**ABOUT THIS TASK:**
Print this span of the material below exactly: the line with "fundamentales en la estructura", the line with "відповідальність. І блендер", and every line between them, but nothing else.

**SOURCE MATERIAL:**
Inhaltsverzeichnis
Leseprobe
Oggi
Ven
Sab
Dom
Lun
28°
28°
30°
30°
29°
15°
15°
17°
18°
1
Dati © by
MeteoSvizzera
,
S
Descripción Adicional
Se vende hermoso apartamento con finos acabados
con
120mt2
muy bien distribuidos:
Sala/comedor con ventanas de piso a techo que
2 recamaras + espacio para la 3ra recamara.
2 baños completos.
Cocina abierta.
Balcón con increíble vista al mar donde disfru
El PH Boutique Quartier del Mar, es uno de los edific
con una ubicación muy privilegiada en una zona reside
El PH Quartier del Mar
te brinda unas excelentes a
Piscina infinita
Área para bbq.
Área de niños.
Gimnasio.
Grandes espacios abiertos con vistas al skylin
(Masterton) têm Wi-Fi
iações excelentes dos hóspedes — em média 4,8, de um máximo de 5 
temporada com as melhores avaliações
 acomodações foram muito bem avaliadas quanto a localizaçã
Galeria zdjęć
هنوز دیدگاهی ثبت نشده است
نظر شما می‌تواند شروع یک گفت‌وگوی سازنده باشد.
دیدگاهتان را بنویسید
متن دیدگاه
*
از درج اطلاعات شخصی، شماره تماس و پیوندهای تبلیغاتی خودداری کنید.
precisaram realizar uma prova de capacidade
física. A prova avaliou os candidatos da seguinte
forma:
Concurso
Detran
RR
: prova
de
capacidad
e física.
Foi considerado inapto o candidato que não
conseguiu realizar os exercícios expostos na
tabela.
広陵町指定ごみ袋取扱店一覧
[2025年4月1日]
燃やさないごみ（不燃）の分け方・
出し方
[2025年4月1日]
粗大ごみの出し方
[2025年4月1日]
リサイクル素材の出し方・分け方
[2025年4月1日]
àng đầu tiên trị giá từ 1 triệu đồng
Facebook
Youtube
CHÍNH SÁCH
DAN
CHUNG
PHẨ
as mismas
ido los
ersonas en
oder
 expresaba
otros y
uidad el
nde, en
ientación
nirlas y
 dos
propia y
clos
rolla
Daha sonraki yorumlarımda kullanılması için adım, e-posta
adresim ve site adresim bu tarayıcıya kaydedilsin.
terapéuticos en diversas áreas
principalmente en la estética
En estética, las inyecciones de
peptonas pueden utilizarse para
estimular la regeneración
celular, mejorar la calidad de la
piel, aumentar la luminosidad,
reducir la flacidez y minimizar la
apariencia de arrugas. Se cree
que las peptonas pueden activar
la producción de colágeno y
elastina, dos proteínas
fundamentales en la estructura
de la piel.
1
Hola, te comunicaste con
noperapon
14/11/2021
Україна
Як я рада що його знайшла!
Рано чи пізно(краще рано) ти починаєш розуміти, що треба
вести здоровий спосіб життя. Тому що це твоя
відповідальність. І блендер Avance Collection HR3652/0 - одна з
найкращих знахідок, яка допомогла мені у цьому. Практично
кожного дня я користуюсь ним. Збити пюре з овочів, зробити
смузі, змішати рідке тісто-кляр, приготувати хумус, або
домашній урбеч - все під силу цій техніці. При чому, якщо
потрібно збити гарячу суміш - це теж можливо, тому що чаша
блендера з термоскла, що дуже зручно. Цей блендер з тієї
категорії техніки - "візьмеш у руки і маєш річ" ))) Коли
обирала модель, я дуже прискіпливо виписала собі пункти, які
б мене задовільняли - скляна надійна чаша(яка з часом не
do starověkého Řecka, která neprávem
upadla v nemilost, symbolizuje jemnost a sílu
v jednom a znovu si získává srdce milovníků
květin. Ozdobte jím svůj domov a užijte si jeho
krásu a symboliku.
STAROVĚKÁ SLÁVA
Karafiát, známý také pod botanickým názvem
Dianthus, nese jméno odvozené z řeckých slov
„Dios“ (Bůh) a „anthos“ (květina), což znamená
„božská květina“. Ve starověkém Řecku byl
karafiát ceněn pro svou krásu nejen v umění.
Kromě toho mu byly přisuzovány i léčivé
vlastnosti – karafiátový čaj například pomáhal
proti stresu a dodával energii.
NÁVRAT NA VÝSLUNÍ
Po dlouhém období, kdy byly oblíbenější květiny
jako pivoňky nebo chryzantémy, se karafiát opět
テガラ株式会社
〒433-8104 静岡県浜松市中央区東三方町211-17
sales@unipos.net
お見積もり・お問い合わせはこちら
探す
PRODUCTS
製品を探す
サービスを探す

**FINAL ANSWER:**
fundamentales en la estructura
de la piel.
1
Hola, te comunicaste con
noperapon
14/11/2021
Україна
Як я рада що його знайшла!
Рано чи пізно(краще рано) ти починаєш розуміти, що треба
вести здоровий спосіб життя. Тому що це твоя
відповідальність. І блендер Avance Collection HR3652/0 - одна з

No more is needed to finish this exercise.